Em 2023, foram registrados 82 ataques ligados a gênero (43,4% a menos que no ano anterior, quando se registrou 145 casos). Desses, 32 são ataques explícitos com ofensas e/ou atos claramente machistas, homofóbicos, bifóbicos ou transfóbicos; questionamento de capacidades; atos de violência sexual; e formas diferenciadas de violência laboral e digital. Em 20% dos ataques a mulheres jornalistas, elas foram alvos de atos explicitamente machistas, transfóbicos e/ou misóginos.
Todos os dados foram coletados a partir de uma metodologia transparente e replicável, compartilhada por organizações de 17 países da América Latina e Caribe, que integram a rede Voces del Sur (VdS). Desde 2019, a Abraji faz o levantamento dos casos nesse molde, o que permite comparar, ano após ano, a situação da liberdade de imprensa entre os países integrantes e relacionar os casos com contextos políticos e sociais de cada região. Em 2022, a VdS também incluiu a perspectiva de gênero em seu monitoramento, estendendo essa análise para todos os seus países-membros. A inclusão se deu pela criação do 13º indicador de agressão para violência sexual, além da categoria transversal de ataque motivado pelo gênero.

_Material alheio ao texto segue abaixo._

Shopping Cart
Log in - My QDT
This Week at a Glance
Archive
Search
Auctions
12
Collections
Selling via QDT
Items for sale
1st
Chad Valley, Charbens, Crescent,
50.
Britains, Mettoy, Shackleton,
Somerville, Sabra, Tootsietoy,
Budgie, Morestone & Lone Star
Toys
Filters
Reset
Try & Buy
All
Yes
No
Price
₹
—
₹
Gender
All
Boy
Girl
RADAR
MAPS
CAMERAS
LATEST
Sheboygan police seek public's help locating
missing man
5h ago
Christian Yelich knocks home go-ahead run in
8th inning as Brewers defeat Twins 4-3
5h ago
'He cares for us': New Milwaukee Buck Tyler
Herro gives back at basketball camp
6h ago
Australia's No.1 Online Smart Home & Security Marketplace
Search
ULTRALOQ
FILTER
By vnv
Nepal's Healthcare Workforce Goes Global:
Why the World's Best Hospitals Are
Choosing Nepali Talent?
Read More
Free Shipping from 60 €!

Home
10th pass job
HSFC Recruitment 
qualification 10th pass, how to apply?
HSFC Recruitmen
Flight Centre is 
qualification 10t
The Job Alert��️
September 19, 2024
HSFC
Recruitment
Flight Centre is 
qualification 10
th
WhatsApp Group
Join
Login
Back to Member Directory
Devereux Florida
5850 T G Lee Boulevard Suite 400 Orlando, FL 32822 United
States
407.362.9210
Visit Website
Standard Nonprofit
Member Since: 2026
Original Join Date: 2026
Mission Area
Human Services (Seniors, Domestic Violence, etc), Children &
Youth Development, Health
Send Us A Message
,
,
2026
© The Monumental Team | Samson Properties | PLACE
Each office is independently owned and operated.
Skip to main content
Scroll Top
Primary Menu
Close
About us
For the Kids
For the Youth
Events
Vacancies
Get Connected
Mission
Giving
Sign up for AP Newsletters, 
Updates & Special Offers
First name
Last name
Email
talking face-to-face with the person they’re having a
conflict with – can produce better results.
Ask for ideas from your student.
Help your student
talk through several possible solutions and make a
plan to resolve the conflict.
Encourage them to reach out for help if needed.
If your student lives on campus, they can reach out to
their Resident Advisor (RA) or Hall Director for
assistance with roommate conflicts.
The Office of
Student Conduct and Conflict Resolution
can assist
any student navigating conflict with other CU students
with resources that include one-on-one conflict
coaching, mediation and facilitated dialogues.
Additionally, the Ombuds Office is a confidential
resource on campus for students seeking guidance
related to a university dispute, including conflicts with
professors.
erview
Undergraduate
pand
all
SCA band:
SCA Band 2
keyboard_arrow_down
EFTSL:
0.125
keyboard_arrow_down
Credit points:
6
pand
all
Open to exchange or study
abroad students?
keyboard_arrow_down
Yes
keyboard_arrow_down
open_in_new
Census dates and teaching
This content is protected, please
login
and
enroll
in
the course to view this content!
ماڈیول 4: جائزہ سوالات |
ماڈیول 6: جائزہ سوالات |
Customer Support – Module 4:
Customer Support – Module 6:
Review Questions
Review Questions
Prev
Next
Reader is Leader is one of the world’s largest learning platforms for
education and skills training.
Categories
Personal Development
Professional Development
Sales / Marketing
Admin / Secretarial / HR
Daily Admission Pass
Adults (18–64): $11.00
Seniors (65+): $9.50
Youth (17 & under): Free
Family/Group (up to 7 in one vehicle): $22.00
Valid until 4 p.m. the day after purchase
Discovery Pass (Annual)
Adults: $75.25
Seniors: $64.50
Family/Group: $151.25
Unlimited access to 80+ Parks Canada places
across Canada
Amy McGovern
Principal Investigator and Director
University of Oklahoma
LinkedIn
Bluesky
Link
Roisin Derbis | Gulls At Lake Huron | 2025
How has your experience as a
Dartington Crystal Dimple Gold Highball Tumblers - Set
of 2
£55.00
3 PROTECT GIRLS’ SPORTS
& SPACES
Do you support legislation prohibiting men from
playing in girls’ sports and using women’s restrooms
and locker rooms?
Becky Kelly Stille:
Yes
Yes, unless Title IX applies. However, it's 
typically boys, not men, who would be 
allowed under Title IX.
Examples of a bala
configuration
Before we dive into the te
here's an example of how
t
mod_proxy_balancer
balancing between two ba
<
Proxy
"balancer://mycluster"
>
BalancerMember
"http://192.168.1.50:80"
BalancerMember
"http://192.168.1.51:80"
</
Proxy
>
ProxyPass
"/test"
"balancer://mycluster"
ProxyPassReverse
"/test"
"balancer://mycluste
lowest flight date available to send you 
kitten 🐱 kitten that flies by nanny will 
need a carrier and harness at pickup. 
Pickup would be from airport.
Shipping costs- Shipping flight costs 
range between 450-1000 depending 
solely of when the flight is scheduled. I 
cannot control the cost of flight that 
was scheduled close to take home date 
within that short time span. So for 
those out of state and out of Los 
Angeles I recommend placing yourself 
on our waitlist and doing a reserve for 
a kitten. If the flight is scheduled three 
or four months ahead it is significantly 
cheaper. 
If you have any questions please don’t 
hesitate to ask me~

Depoimentos das jornalistas convidadas
No encontro on-line, transmitido ao vivo pelo canal da Abraji no YouTube, as jornalistas convidadas compartilharam relatos pessoais para ilustrar o cenário da violência – on-line, política e de gênero – no jornalismo. Entre os temas abordados, destacaram-se questões sobre o cenário político e sua grande influência na naturalização desses casos.
Daniela Lima, âncora da GloboNews, comentou sobre a demonização da imprensa como projeto político, sobretudo durante o governo de Jair Bolsonaro (PL). Também falou sobre a forma com que as mulheres jornalistas sofrem as consequências diretas da misoginia intrínseca a esse projeto. “O piso do ataque à imprensa ficou muito alto, está muito perto do limite”, diz ela, ao relatar a normalização deste tipo de violência. Daniela também comentou que, apesar da diminuição dos casos em 2023, após a mudança na liderança do país, “a sensação de segurança é diferente da segurança efetiva”, pois o campo progressista também conta com autores de ataques à imprensa, apesar de não serem mais incitados pela figura do presidente da República, como aconteceu no governo anterior.
Marina Dias também comentou a questão, enfatizando que atores políticos têm o poder de legitimar, ou não, as agressões a jornalistas. Para ela, por mais que a violência ainda exista, a troca de liderança alterou o tratamento à imprensa e os ataques não aparecem mais da mesma forma e intensidade. A jornalista compartilhou as agressões que sofreu enquanto cobria os atos antidemocráticos de janeiro, quando foi encurralada e fisicamente agredida por manifestantes bolsonaristas, além de ouvir ofensas machistas de seus agressores – o que indica clara violência de gênero. “Naquele momento, esses agressores estavam cobertos pela capa da impunidade, muito por se espelharem no líder que esteve sentado na cadeira presidencial”, contou.